The manager locked the register, closed the pumps, and chained the glass doors. Mr. Ambikar rubbed his forehead as he lumbered to his navy Toyota Corolla. He scratched his burned hand. The itching was exacerbated by fatigue, especially when he worked all day, exposing his skin to gas fumes.

           His wife, Maya Ambikar, brewed the tea and took the nan from the oven. Rice and yogurt had already been laid on the table. His son, Sadhir, burrowed himself in the den, playing a football video game. The artificial sounds of tackles and crowds drifted into the kitchen while Mr. Ambikar sat to read the paper.

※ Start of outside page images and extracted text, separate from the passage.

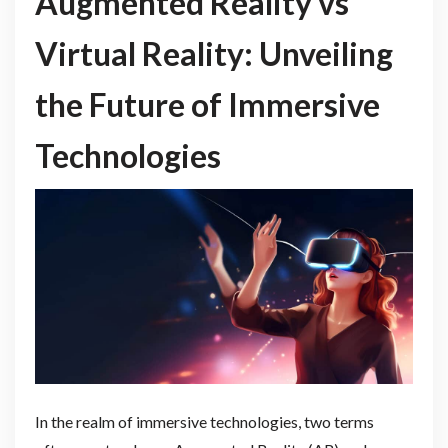
Augmented Reality vs
Virtual Reality: Unveiling
the Future of Immersive
Technologies
In the realm of immersive technologies, two terms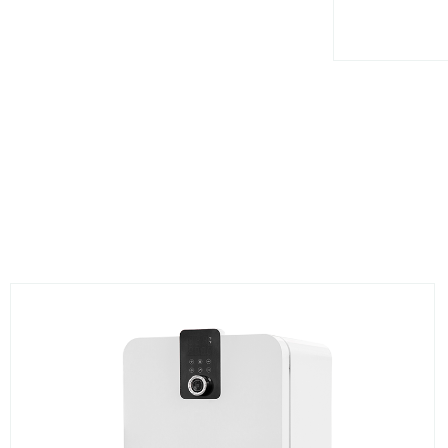
BS141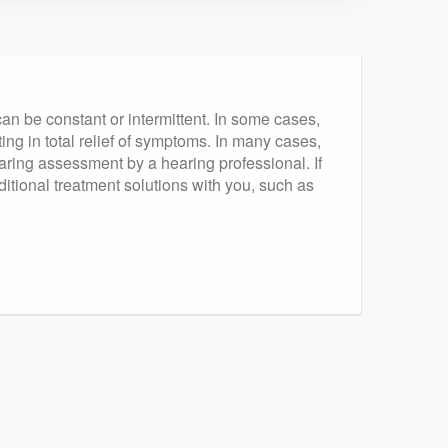
can be constant or intermittent. In some cases,
ing in total relief of symptoms. In many cases,
hearing assessment by a hearing professional. If
ditional treatment solutions with you, such as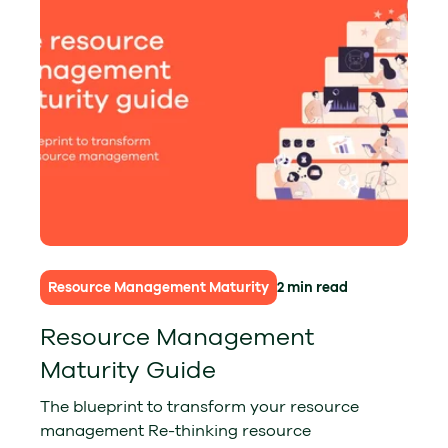
Resource Management Maturity
2 min read
Resource Management
Maturity Guide
The blueprint to transform your resource
management Re-thinking resource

           "Call him in," Maya nudged her husband's shoulder as she took the pot of green curry from the flame and ladled the potatoes into a white bowl. She and her husband spoke in Hindi. They discussed her day at the school, her dealings with the students, the chronic sore in her knee, the Brahms quartet that would play Friday at the library recital, the price of the tickets, the broken sprinkler, the dog getting into her closet again and tearing through one of her new shoes.

           Mr. Ambikar nodded and listened, but the visage of the gaunt boy with the nose ring and the dirty hair would not leave his mind. The boy had such desperate eyes, leopard eyes, he thought. He had only seen a wild leopard once, when he had been a boy in Jaipur. The leopard was starved, and his coat was tattered as he prowled for days through the alleys of the town. Everyone knew that it had wandered in from the jungle, looking for food from the drought. Talk spread that the leopard might get a child.

           He had seen it one night, when he took out his family's trash. The leopard crouched behind a green bin. The beast growled, showing a rack of teeth, but he had not run away. Instead, he felt great sorrow for the animal. Why had it wandered were it did not belong? It crouched there, behind the green bin, until the men of the town found it the next morning and shot it dead.

           The boy today had the same eyes as the wild leopard, the eyes of something outcast and hunted.

           Maya called her son to supper. Reluctantly, Sadhir removed himself from the video game and rolled to the table, listening to his parents discuss the evening news and uncle Hasim's new job in Atlanta. His father did not conceal his mangled arm with his family. He embraced it as a signifier of his triumph over adversity. He placed it comfortably by his plate as he ate with his other hand.

           Mr. Ambikar asked Sadhir about school, whereupon Sadhir answered each question in English, giving the shortest replies possible without confining himself to monosyllables. The conversation changed as his mother stood to get more rice.

           "Why do you never speak Mirati to your mother and I?"

           "Why should I?"

           "As the first generation born outside of India, we want you to appreciate your culture."

           "My people, my people."

           Maya rejoined the table with the dish of rice. She was caught off guard by the complacence of her son.

           "Can't we have lasagna or hot dogs or even forks every once and a while? Like normal people?"

           His mother blushed. "Like normal people?"

           "I like chickpeas and spinach and yogurt, but why every night?"

           "It takes your mother a very long time to prepare such---"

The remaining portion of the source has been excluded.